A key footbridge in the centre of the Olympic Park is currently in the process of being lifted into place. A design competition was held for the bridge in the early stages of the project, allowing it to become a key piece of architecture in the Olympic Park. The Central Park footbridge spans over the River Lea at a focal point between the Olympic Stadium and Aquatics Centre, and features both permanent and temporary elements to integrate Games and legacy use.
The permanent legacy structure features two footbridges linked by a central blade-like walkway, creating a ‘Z’ shape to the bridge that spans either side of Carpenters Lock, a unique 1930’s historic structure on the River Lea. During the Games a temporary deck will be placed between the permanent spans of the bridge to increase the width, allowing it to carry increased spectator numbers. The temporary Games-time bridge deck will be surfaced with a recycled rubber material featuring colours of the five Olympic rings.

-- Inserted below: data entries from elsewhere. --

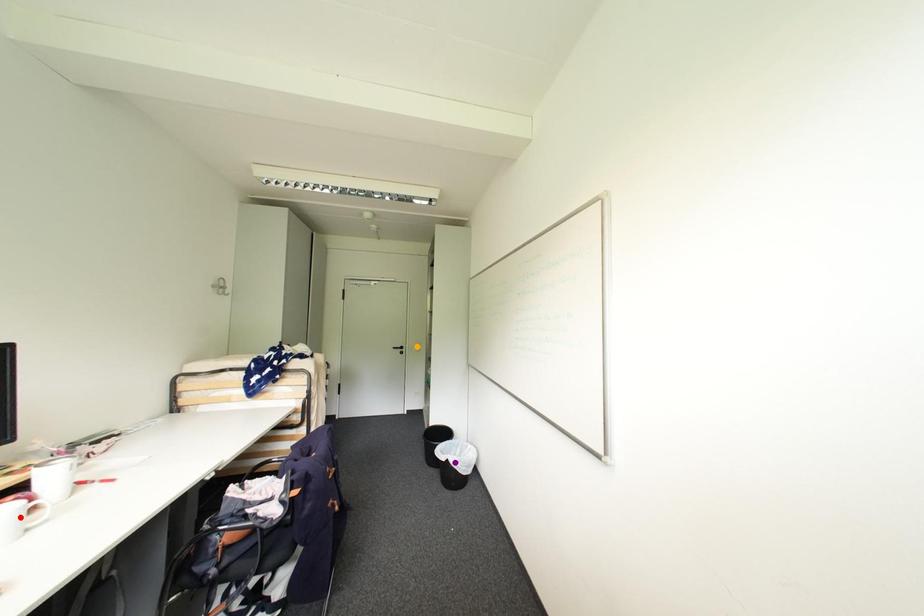 Order these from nearest to farthest:
red point | purple point | orange point

red point
purple point
orange point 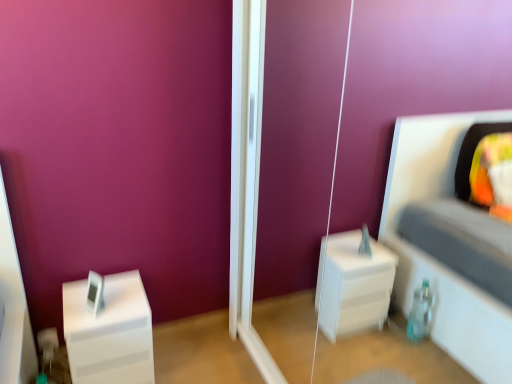 Find the location of a particular element. Image resolution: width=512 pixels, height=384 pixels. vacant point above white glossy nightstand at left (from a real-world perspective) is located at coordinates (111, 304). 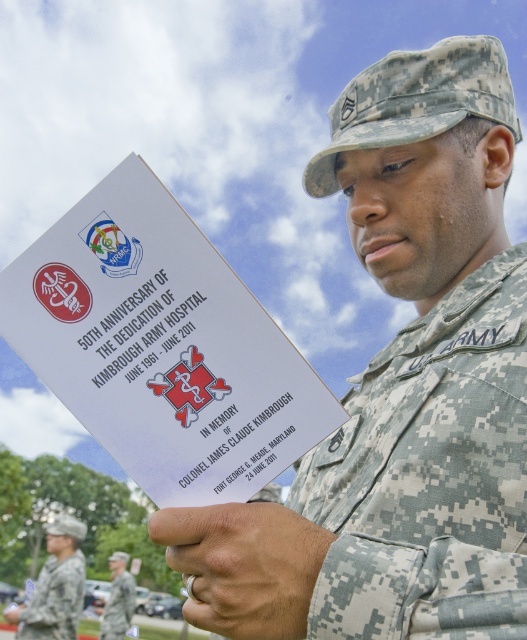 You are a photographer taking a picture of the soldier and the matte camouflage ring. Since the camouflage fabric us army uniform at center is blocking your view of the matte camouflage ring at lower center, where should you move to ensure both are visible?

Move to the side so the camouflage fabric us army uniform at center no longer blocks the matte camouflage ring at lower center.

You are an observer looking at the soldier in the scene. Which object is closer to you, the matte camouflage ring at lower center or the camouflage fabric uniform at center?

The matte camouflage ring at lower center is closer to you because it is positioned over the camouflage fabric uniform at center.

You are a photographer taking a picture of the soldier and the booklet. You need to ensure both the matte camouflage ring at lower center and the camouflage fabric uniform at center are in focus. Which object should you focus on first to ensure proper depth of field?

The matte camouflage ring at lower center is shorter than the camouflage fabric uniform at center, so you should focus on the camouflage fabric uniform at center first to ensure proper depth of field. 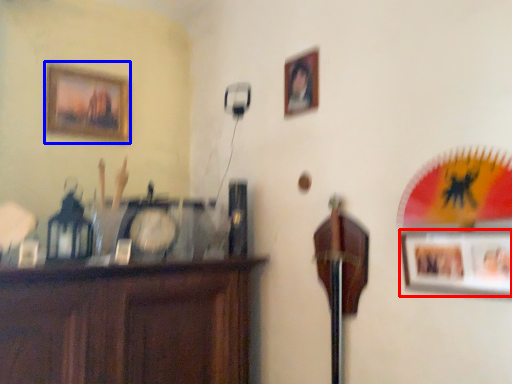 Question: Which point is closer to the camera, picture frame (highlighted by a red box) or picture frame (highlighted by a blue box)?

Choices:
 (A) picture frame
 (B) picture frame

Answer: (A) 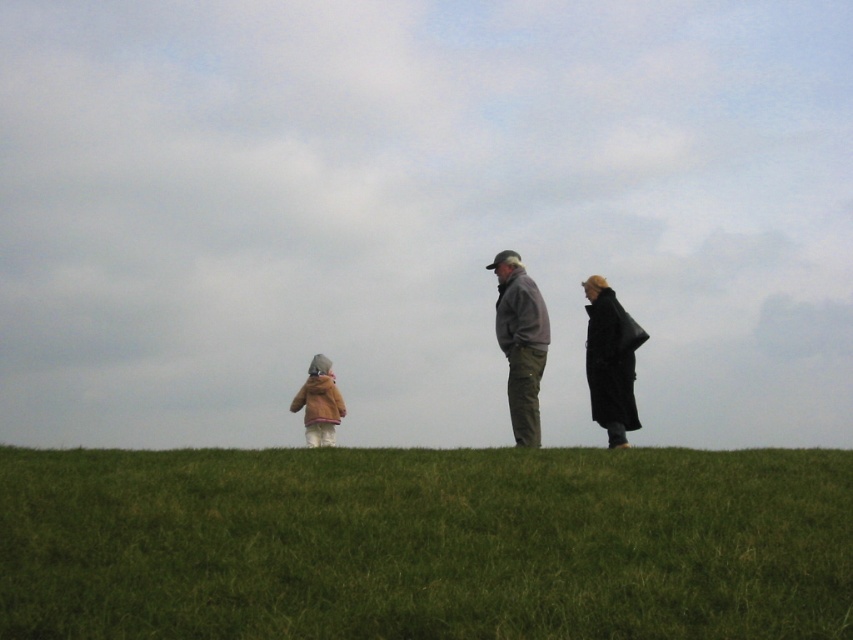 Question: From the image, what is the correct spatial relationship of matte gray jacket at center in relation to light brown fuzzy coat at lower left?

Choices:
 (A) above
 (B) below

Answer: (A)

Question: Which object appears closest to the camera in this image?

Choices:
 (A) matte gray jacket at center
 (B) light brown fuzzy coat at lower left
 (C) black leather coat at right
 (D) green grassy hill at lower center

Answer: (D)

Question: Does matte gray jacket at center lie in front of black leather coat at right?

Choices:
 (A) yes
 (B) no

Answer: (A)

Question: Does black leather coat at right have a larger size compared to light brown fuzzy coat at lower left?

Choices:
 (A) no
 (B) yes

Answer: (B)

Question: Which point is farther to the camera?

Choices:
 (A) (618, 305)
 (B) (610, 634)

Answer: (A)

Question: Which point is closer to the camera?

Choices:
 (A) black leather coat at right
 (B) matte gray jacket at center

Answer: (B) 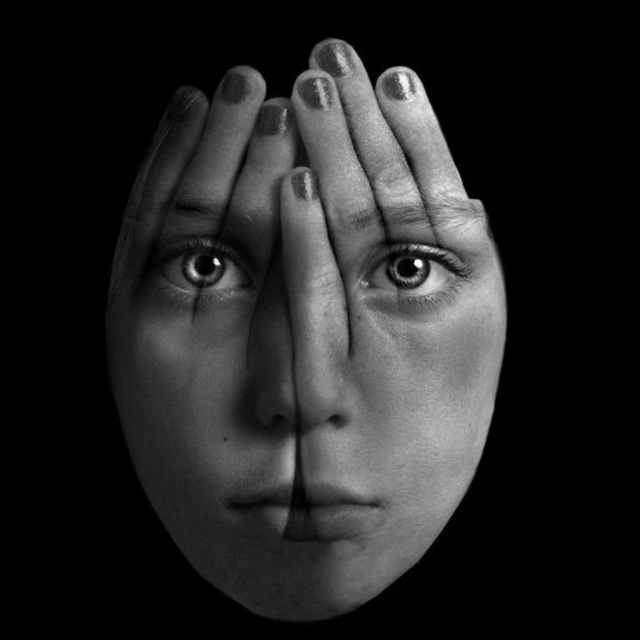 Which is more to the left, smooth skin forehead at center or smooth gray eye at center?

From the viewer's perspective, smooth gray eye at center appears more on the left side.

The width and height of the screenshot is (640, 640). Describe the element at coordinates (413, 220) in the screenshot. I see `smooth skin forehead at center` at that location.

This screenshot has width=640, height=640. Identify the location of smooth skin forehead at center. (413, 220).

In the scene shown: Is shiny gray eye at center bigger than smooth gray eye at center?

Yes, shiny gray eye at center is bigger than smooth gray eye at center.

Is point (390, 253) farther from camera compared to point (243, 289)?

Yes, point (390, 253) is behind point (243, 289).

Is point (426, 272) farther from camera compared to point (189, 246)?

Yes, it is behind point (189, 246).

Image resolution: width=640 pixels, height=640 pixels. Find the location of `shiny gray eye at center`. shiny gray eye at center is located at coordinates (x=412, y=269).

Is smooth skin forehead at center to the right of shiny gray eye at center from the viewer's perspective?

Correct, you'll find smooth skin forehead at center to the right of shiny gray eye at center.

Which is more to the right, smooth skin forehead at center or shiny gray eye at center?

smooth skin forehead at center is more to the right.

What are the coordinates of `smooth skin forehead at center` in the screenshot? It's located at [x=413, y=220]. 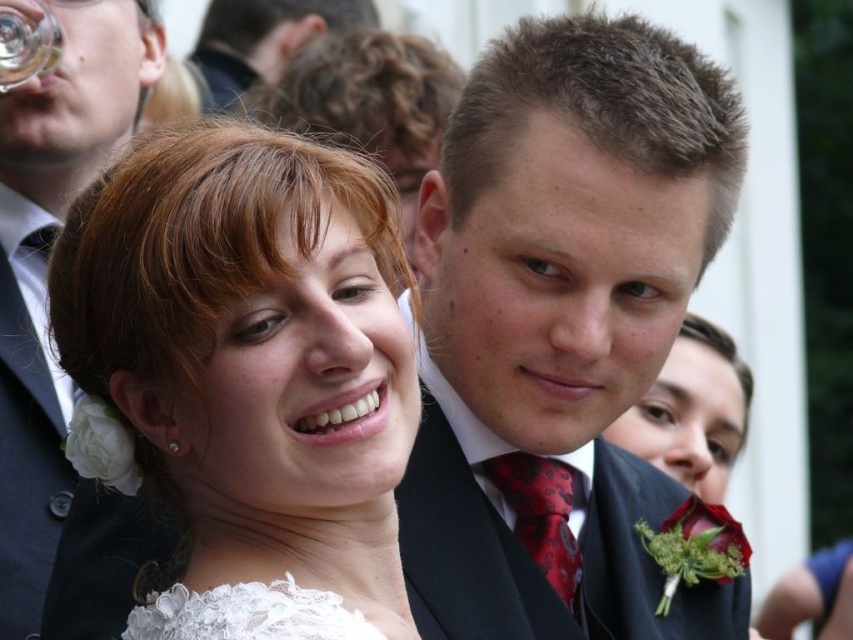 You are a photographer adjusting your camera settings to focus on the transparent glass at upper left. However, you notice the red satin tie at center is also in the frame. Which object is closer to your camera lens? Please answer based on the scene description.

The red satin tie at center is closer to the viewer than the transparent glass at upper left, so the red satin tie at center is closer to the camera lens.

In the scene shown: What is the object located at the coordinates point (x=541, y=516) in the image?

The object located at the coordinates point (x=541, y=516) is the red satin tie at center.

You are a photographer at a wedding and notice two matte black suits in the frame. Which one is closer to you, the photographer, between the matte black suit at center and the matte black suit at upper left?

The matte black suit at center is closer to you because it is in front of the matte black suit at upper left. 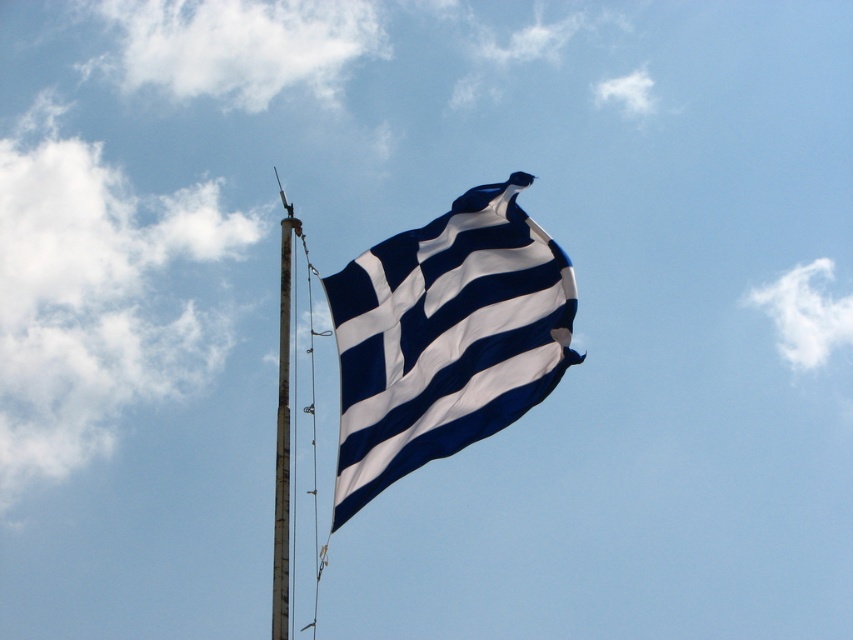 Question: Is blue/white fabric flag at center in front of smooth metal pole at center?

Choices:
 (A) no
 (B) yes

Answer: (A)

Question: Which point is farther from the camera taking this photo?

Choices:
 (A) (384, 420)
 (B) (287, 602)

Answer: (A)

Question: In this image, where is blue/white fabric flag at center located relative to smooth metal pole at center?

Choices:
 (A) below
 (B) above

Answer: (B)

Question: Is blue/white fabric flag at center above smooth metal pole at center?

Choices:
 (A) no
 (B) yes

Answer: (B)

Question: Which of the following is the farthest from the observer?

Choices:
 (A) blue/white fabric flag at center
 (B) smooth metal pole at center

Answer: (A)

Question: Which point is closer to the camera?

Choices:
 (A) [x=276, y=512]
 (B) [x=374, y=308]

Answer: (A) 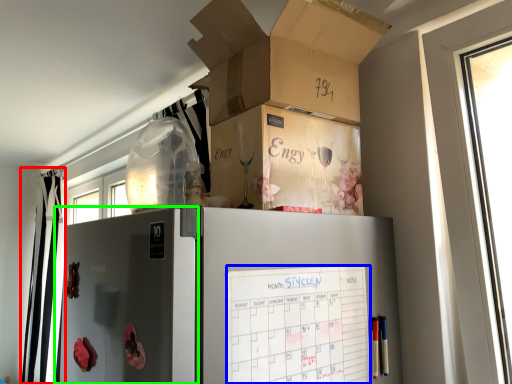 Question: Which is nearer to the curtain (highlighted by a red box)? checklist (highlighted by a blue box) or screen door (highlighted by a green box).

Choices:
 (A) checklist
 (B) screen door

Answer: (B)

The first structural steel elements of the Central Park bridge have now been lifted into place with an 8 metre-wide southern span weighing approximately 50 tonnes and a 6 metre-wide northern span weighing around 45 tonnes now installed. Work to lift in the central blade-like walkway will take place later in the Spring. The structural elements of the bridge will then be clad with mirror-finished stainless steel designed to reflect the sunlight off the water in the River Lea.